The approval means govt agencies building community toilets will not have to wait to get permission for diverting forest land and would be subject to approvals only from gram panchayats
New Delhi: The environment ministry has granted general approval for using forest land up to one hectare for building community toilets under Prime Minister Narendra Modi’s Swachh Bharat Abhiyan (Clean India Mission).
The ministry considered the issue of lack of land for building toilets in response to a proposal by the Maharashtra state government; however, the decision will apply to all the states.
“I am directed to convey the general approval of central government under section 2 of Forest Conservation Act 1980 for construction of government approved community toilets on land involving partially or fully the forest lands (Government, private and deemed and others forests) not exceeding 1 ha of forest land," senior assistant inspector general of forests Rajagopal Prashant wrote in a letter sent to all state governments on 8 November.
The general approval means government agencies building community toilets will not have to wait to get permission for diverting forest land and would be subject to approvals only from gram panchayats (village councils) in rural areas and local bodies in urban areas to utilize forest land.

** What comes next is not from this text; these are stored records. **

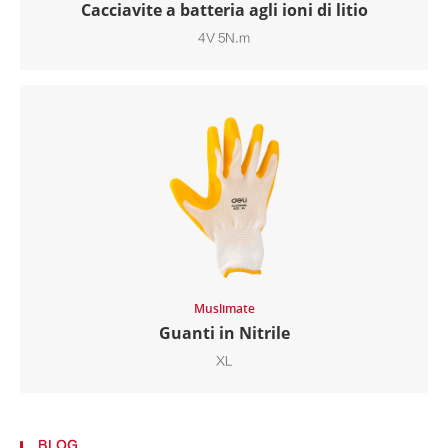
Cacciavite a batteria agli ioni di litio
4V 5N.m
Muslimate
Guanti in Nitrile
XL
BLOG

The ministry clarified that the general approval would be subject to a no-objection certificate under the Forest Rights Act 2006 and will not extend to forest land in national parks, wildlife sanctuaries and other protected areas.
Under its flagship Clean India Mission, the Narendra Modi government aims to make India open defecation free by 2019; construction of toilets is an important component of that plan.
The environment ministry has stipulated that the general approval will be subject to fulfilment of certain conditions: the construction should not involve felling of more than 50 trees per hectare and the user agency shall plant and maintain two times the number of trees felled.
“Planting site for the purpose will be identified by the State forest department (preferably within or in the surrounding area of the project). Only indigenous forest tree species shall be used for such plantations," the environment ministry said in its order.
“Trees, if planted on the diverted area, will not be felled without the permission of the State forest department," the ministry said.
State forest departments may impose any other conditions for conservation, protection and development of forests from time to time, the environment ministry said in its order.
The legal status of land shall remain unchanged (it shall remain the kind of forest it was before diversion) and authorities shall be responsible for any loss to the flora and fauna in the surroundings and take all possible measures to conserve them, it added.
The ministry also specified that the forest land shall not be used for any other purpose and any change in the land use without prior permission shall amount to a violation of the Forest Conservation Act 1980.